[Start of Attachment]

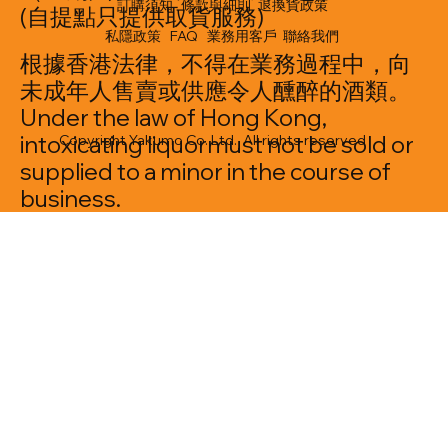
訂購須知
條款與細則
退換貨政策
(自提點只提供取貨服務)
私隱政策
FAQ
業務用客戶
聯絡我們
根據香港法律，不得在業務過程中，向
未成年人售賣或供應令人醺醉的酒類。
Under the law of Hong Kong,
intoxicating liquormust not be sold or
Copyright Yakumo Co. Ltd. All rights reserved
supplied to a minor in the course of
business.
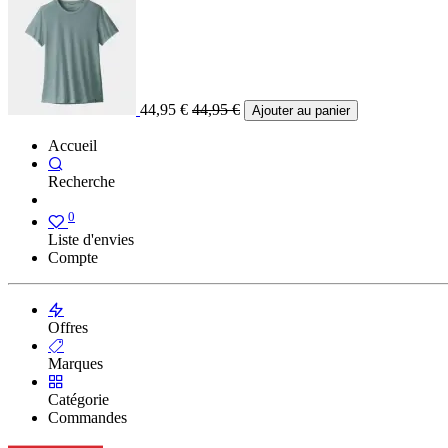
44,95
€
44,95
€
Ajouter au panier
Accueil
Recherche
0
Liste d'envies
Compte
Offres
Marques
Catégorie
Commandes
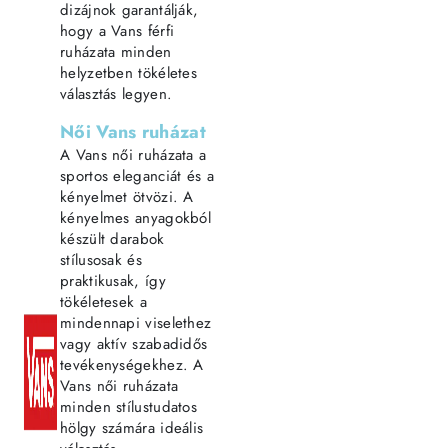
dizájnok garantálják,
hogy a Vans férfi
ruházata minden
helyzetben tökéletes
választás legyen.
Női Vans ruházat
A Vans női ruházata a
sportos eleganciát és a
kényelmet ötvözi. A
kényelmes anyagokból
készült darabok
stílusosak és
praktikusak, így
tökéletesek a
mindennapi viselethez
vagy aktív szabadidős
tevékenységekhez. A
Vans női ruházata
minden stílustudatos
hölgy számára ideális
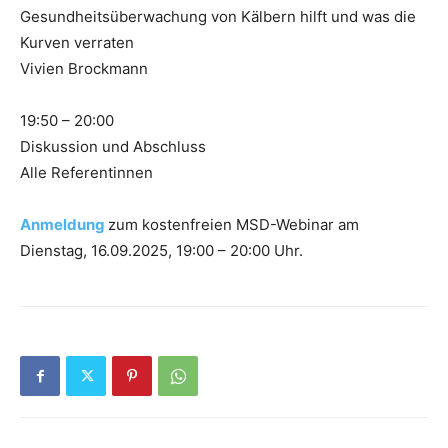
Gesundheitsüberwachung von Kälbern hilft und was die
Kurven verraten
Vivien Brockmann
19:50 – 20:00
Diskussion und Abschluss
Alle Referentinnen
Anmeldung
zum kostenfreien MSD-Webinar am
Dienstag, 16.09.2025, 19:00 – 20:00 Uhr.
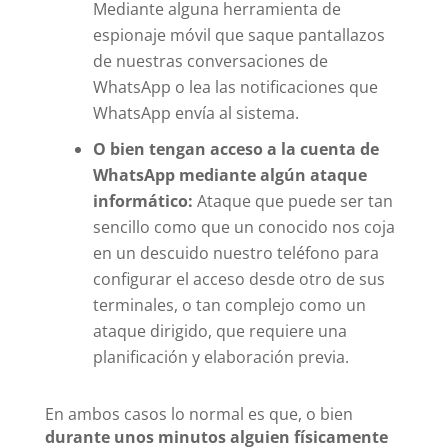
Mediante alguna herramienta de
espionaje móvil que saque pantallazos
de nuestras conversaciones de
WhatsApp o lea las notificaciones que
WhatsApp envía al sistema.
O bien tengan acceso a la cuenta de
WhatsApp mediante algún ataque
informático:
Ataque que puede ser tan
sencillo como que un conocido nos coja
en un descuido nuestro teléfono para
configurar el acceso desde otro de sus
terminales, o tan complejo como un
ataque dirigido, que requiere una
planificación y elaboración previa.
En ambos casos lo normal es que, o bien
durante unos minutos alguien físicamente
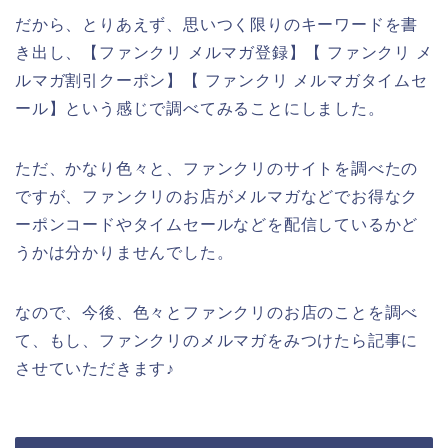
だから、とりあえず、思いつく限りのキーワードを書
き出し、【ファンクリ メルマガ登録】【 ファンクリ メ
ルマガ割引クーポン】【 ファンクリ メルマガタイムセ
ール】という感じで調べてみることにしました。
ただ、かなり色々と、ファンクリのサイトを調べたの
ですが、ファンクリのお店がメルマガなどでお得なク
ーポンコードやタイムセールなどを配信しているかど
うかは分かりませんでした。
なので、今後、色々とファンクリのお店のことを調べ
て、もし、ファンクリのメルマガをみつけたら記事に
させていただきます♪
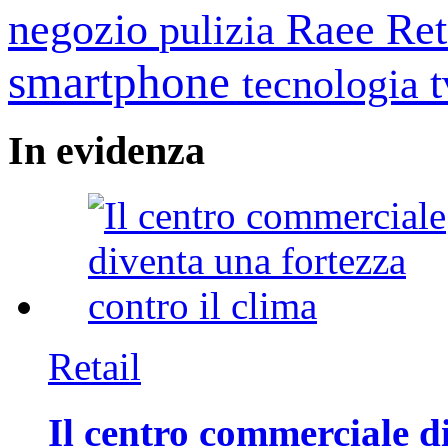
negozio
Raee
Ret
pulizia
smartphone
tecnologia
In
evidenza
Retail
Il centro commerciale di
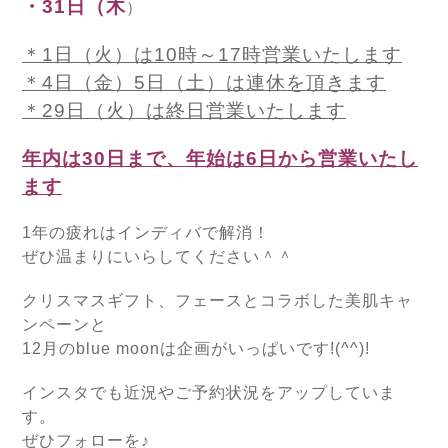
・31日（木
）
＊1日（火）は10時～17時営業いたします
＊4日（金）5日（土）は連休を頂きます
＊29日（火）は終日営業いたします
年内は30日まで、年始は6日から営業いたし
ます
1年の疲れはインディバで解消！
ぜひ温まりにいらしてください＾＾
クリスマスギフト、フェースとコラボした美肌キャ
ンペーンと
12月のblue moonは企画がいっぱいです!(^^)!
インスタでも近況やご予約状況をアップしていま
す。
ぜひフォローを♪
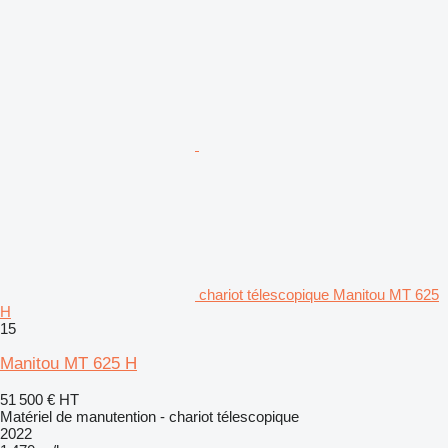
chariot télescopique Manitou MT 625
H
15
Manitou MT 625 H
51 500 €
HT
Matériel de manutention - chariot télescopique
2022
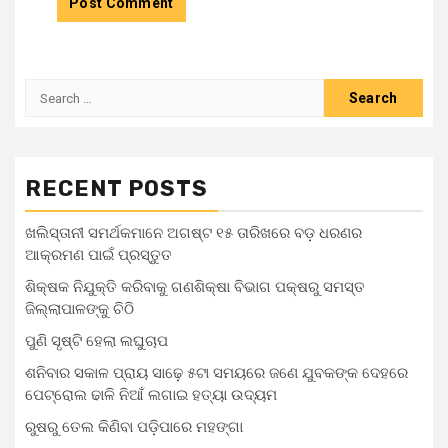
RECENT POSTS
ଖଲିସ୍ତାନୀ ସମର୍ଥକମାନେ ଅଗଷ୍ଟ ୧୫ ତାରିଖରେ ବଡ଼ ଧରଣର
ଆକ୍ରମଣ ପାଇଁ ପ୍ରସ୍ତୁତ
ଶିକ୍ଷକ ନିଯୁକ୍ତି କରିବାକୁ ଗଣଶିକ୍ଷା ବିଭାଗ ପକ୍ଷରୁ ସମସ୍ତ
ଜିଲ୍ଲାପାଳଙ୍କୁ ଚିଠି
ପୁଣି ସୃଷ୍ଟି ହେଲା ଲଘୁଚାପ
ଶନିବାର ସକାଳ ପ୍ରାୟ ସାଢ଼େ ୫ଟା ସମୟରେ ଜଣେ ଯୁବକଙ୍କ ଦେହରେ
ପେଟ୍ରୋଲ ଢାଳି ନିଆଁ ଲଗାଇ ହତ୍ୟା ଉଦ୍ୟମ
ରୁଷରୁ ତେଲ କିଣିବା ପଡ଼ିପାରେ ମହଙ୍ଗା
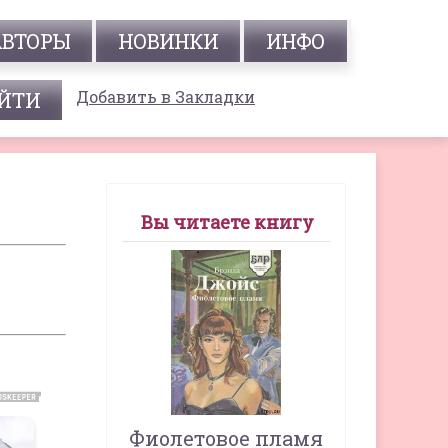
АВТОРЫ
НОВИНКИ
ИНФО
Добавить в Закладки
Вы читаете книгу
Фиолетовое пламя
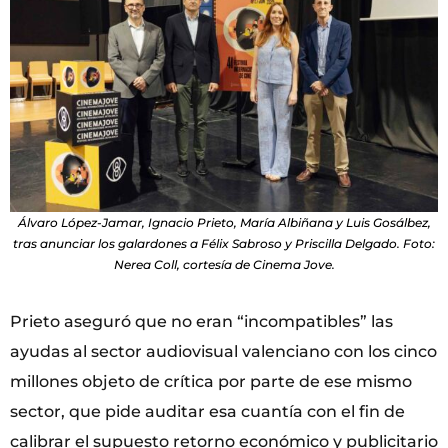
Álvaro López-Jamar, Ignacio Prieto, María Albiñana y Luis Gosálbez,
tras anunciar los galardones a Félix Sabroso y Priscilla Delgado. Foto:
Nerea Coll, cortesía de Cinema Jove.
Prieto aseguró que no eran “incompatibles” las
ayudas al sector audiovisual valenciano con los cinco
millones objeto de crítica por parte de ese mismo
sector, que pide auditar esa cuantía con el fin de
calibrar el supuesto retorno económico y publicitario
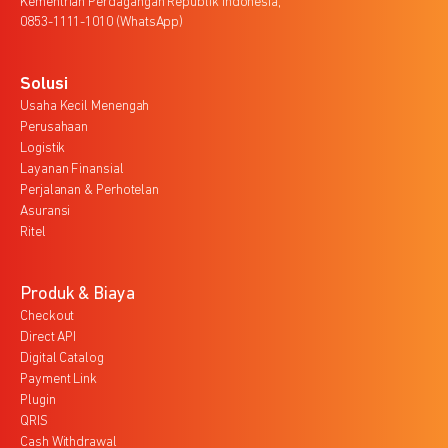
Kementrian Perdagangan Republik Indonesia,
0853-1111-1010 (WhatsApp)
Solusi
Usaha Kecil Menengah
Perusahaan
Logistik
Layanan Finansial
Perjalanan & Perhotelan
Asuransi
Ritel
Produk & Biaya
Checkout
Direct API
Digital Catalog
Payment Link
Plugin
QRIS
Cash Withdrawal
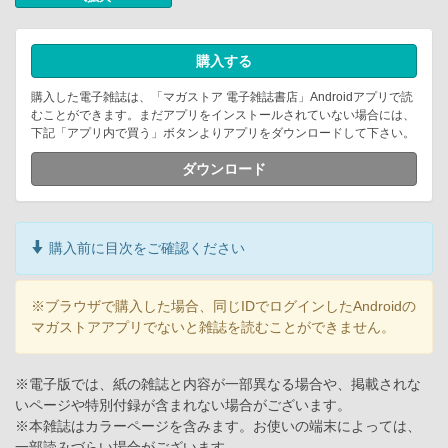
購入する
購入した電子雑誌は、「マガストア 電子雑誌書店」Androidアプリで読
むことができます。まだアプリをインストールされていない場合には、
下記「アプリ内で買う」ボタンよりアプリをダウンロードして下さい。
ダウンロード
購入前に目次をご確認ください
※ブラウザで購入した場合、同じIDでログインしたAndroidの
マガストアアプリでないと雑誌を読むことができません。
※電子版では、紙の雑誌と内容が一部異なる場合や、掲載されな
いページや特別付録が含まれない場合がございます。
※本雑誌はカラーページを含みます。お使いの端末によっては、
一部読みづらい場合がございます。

[End of Attachment]

▶ **TRY IT**
An exact copy of all the data above is required; omit any pictures.

▶ **SOLUTION**
訂購須知
條款與細則
退換貨政策
(自提點只提供取貨服務)
私隱政策
FAQ
業務用客戶
聯絡我們
根據香港法律，不得在業務過程中，向
未成年人售賣或供應令人醺醉的酒類。
Under the law of Hong Kong,
intoxicating liquormust not be sold or
Copyright Yakumo Co. Ltd. All rights reserved
supplied to a minor in the course of
business.
44,95
€
44,95
€
Ajouter au panier
Accueil
Recherche
0
Liste d'envies
Compte
Offres
Marques
Catégorie
Commandes
dizájnok garantálják,
hogy a Vans férfi
ruházata minden
helyzetben tökéletes
választás legyen.
Női Vans ruházat
A Vans női ruházata a
sportos eleganciát és a
kényelmet ötvözi. A
kényelmes anyagokból
készült darabok
stílusosak és
praktikusak, így
tökéletesek a
mindennapi viselethez
vagy aktív szabadidős
tevékenységekhez. A
Vans női ruházata
minden stílustudatos
hölgy számára ideális
Gesundheitsüberwachung von Kälbern hilft und was die
Kurven verraten
Vivien Brockmann
19:50 – 20:00
Diskussion und Abschluss
Alle Referentinnen
Anmeldung
zum kostenfreien MSD-Webinar am
Dienstag, 16.09.2025, 19:00 – 20:00 Uhr.
Mediante alguna herramienta de
espionaje móvil que saque pantallazos
de nuestras conversaciones de
WhatsApp o lea las notificaciones que
WhatsApp envía al sistema.
O bien tengan acceso a la cuenta de
WhatsApp mediante algún ataque
informático:
Ataque que puede ser tan
sencillo como que un conocido nos coja
en un descuido nuestro teléfono para
configurar el acceso desde otro de sus
terminales, o tan complejo como un
ataque dirigido, que requiere una
planificación y elaboración previa.
En ambos casos lo normal es que, o bien
durante unos minutos alguien físicamente
だから、とりあえず、思いつく限りのキーワードを書
き出し、【ファンクリ メルマガ登録】【 ファンクリ メ
ルマガ割引クーポン】【 ファンクリ メルマガタイムセ
ール】という感じで調べてみることにしました。
ただ、かなり色々と、ファンクリのサイトを調べたの
ですが、ファンクリのお店がメルマガなどでお得なク
ーポンコードやタイムセールなどを配信しているかど
うかは分かりませんでした。
なので、今後、色々とファンクリのお店のことを調べ
て、もし、ファンクリのメルマガをみつけたら記事に
させていただきます♪
negozio
Raee
Ret
pulizia
smartphone
tecnologia
In
evidenza
Retail
Il centro commerciale di
・31日（木
）
＊1日（火）は10時～17時営業いたします
＊4日（金）5日（土）は連休を頂きます
＊29日（火）は終日営業いたします
年内は30日まで、年始は6日から営業いたし
ます
1年の疲れはインディバで解消！
ぜひ温まりにいらしてください＾＾
クリスマスギフト、フェースとコラボした美肌キャ
ンペーンと
12月のblue moonは企画がいっぱいです!(^^)!
インスタでも近況やご予約状況をアップしていま
す。
ぜひフォローを♪
chariot télescopique Manitou MT 625
H
15
Manitou MT 625 H
51 500 €
HT
Matériel de manutention - chariot télescopique
2022
RECENT POSTS
ଖଲିସ୍ତାନୀ ସମର୍ଥକମାନେ ଅଗଷ୍ଟ ୧୫ ତାରିଖରେ ବଡ଼ ଧରଣର
ଆକ୍ରମଣ ପାଇଁ ପ୍ରସ୍ତୁତ
ଶିକ୍ଷକ ନିଯୁକ୍ତି କରିବାକୁ ଗଣଶିକ୍ଷା ବିଭାଗ ପକ୍ଷରୁ ସମସ୍ତ
ଜିଲ୍ଲାପାଳଙ୍କୁ ଚିଠି
ପୁଣି ସୃଷ୍ଟି ହେଲା ଲଘୁଚାପ
ଶନିବାର ସକାଳ ପ୍ରାୟ ସାଢ଼େ ୫ଟା ସମୟରେ ଜଣେ ଯୁବକଙ୍କ ଦେହରେ
ପେଟ୍ରୋଲ ଢାଳି ନିଆଁ ଲଗାଇ ହତ୍ୟା ଉଦ୍ୟମ
ରୁଷରୁ ତେଲ କିଣିବା ପଡ଼ିପାରେ ମହଙ୍ଗା
АВТОРЫ
НОВИНКИ
ИНФО
Добавить в Закладки
Вы читаете книгу
Фиолетовое пламя
Álvaro López-Jamar, Ignacio Prieto, María Albiñana y Luis Gosálbez,
tras anunciar los galardones a Félix Sabroso y Priscilla Delgado. Foto:
Nerea Coll, cortesía de Cinema Jove.
Prieto aseguró que no eran “incompatibles” las
ayudas al sector audiovisual valenciano con los cinco
millones objeto de crítica por parte de ese mismo
sector, que pide auditar esa cuantía con el fin de
calibrar el supuesto retorno económico y publicitario
Kementrian Perdagangan Republik Indonesia,
0853-1111-1010 (WhatsApp)
Solusi
Usaha Kecil Menengah
Perusahaan
Logistik
Layanan Finansial
Perjalanan & Perhotelan
Asuransi
Ritel
Produk & Biaya
Checkout
Direct API
Digital Catalog
Payment Link
Plugin
QRIS
Cash Withdrawal
購入する
購入した電子雑誌は、「マガストア 電子雑誌書店」Androidアプリで読
むことができます。まだアプリをインストールされていない場合には、
下記「アプリ内で買う」ボタンよりアプリをダウンロードして下さい。
ダウンロード
購入前に目次をご確認ください
※ブラウザで購入した場合、同じIDでログインしたAndroidの
マガストアアプリでないと雑誌を読むことができません。
※電子版では、紙の雑誌と内容が一部異なる場合や、掲載されな
いページや特別付録が含まれない場合がございます。
※本雑誌はカラーページを含みます。お使いの端末によっては、
一部読みづらい場合がございます。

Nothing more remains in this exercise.